Distributed Training

LightlySSL supports training your model on multiple GPUs using Pytorch Lightning and Distributed Data Parallel (DDP) training. You can find reference implementations for all our models in the Models section.

Training with multiple gpus is also available from the command line: Train a model using the CLI

For details on distributed training we recommend the following pages:

There are different levels of synchronization for distributed training. One can for example just sync the gradients in the backpropagation step. But we can also sync special layers such as batch norm such that they get the statistics from all the batches across the GPUs. Some of the additional synchronization might improve the final model accuracy at the cost of longer training due to the communication overhead.

We did some simple experiments we share here:

Distributed Training Benchmarks

Dataset: Cifar10
Batch size: 512
Epochs: 100

Distributed training is done with DDP using Pytorch Lightning and the batch size is divided by the number of GPUs.

For distributed training we also evaluate whether Synchronized BatchNorm helps and what happens if we gather features from all gpus before calculating the loss (Gather Distributed).

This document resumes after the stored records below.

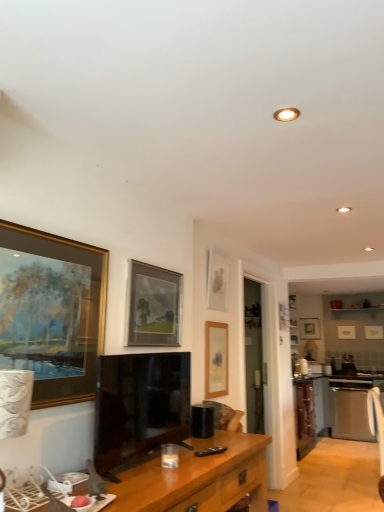 Find the location of a particular element. This screenshot has height=512, width=384. free space above wooden desk at lower center (from a real-world perspective) is located at coordinates (157, 459). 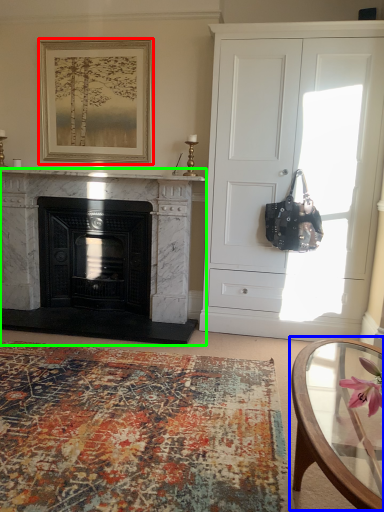 Question: Which object is the closest to the picture frame (highlighted by a red box)? Choose among these: coffee table (highlighted by a blue box) or fireplace (highlighted by a green box).

Choices:
 (A) coffee table
 (B) fireplace

Answer: (B) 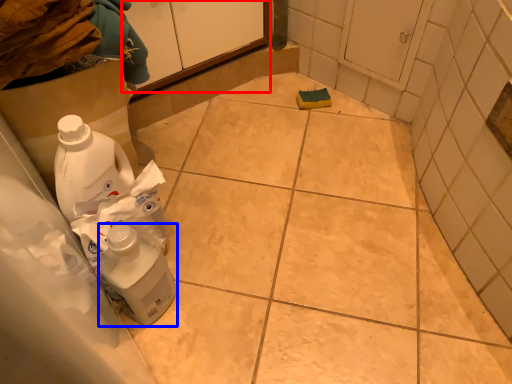 Question: Among these objects, which one is farthest to the camera, cabinetry (highlighted by a red box) or cleaning product (highlighted by a blue box)?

Synchronized BatchNorm affects all models
Gather Distributed only has an effect on SimCLR, BarlowTwins and SwaV.

Single GPU
Model	Test Accuracy	GPUs	Time	Peak GPU usage
MoCo	0.77	1	329 min	11.9 GBytes
SimCLR	0.79	1	208 min	11.9 GBytes
SimSiam	0.68	1	199 min	12.0 GBytes
BarlowTwins	0.64	1	197 min	7.6 GBytes
BYOL	0.76	1	232 min	7.8 GBytes
SwaV	0.77	1	199 min	7.5 GBytes

Multi-GPU with Synchronized BatchNorm and Gather Distributed
Model	Test Accuracy	GPUs	Time	Speedup	Peak GPU usage
MoCo	0.77	4	105 min	3.13x	2.2 GBytes
SimCLR	0.75	4	77 min	2.70x	2.1 GBytes
SimSiam	0.67	4	79 min	2.51x	2.3 GBytes
BarlowTwins	0.71	4	93 min	2.03x	2.3 GBytes
BYOL	0.75	4	91 min	2.55x	2.3 GBytes
SwaV	0.77	4	78 min	2.55x	2.3 GBytes

Multi-GPU with Gather Distributed
Model	Test Accuracy	GPUs	Time	Speedup	Peak GPU usage
MoCo	0.76	4	89 min	3.69x	2.2 GBytes
SimCLR	0.77	4	73 min	2.75x	2.1 GBytes
SimSiam	0.67	4	75 min	2.65x	2.3 GBytes
BarlowTwins	0.71	4	82 min	2.40x	2.3 GBytes
BYOL	0.76	4	91 min	2.55x	2.3 GBytes
SwaV	0.75	4	74 min	2.69x	2.3 GBytes

Observations

4 gpus are 2-3x faster than 1 gpu
With 4 gpus a single epoch takes <40 sec which means that a lot of time is spent between epochs (starting workers, doing evaluation). The benefit from using more gpus could therefore be even greater with a larger dataset.
The slowdown from Sync BatchNorm is pretty low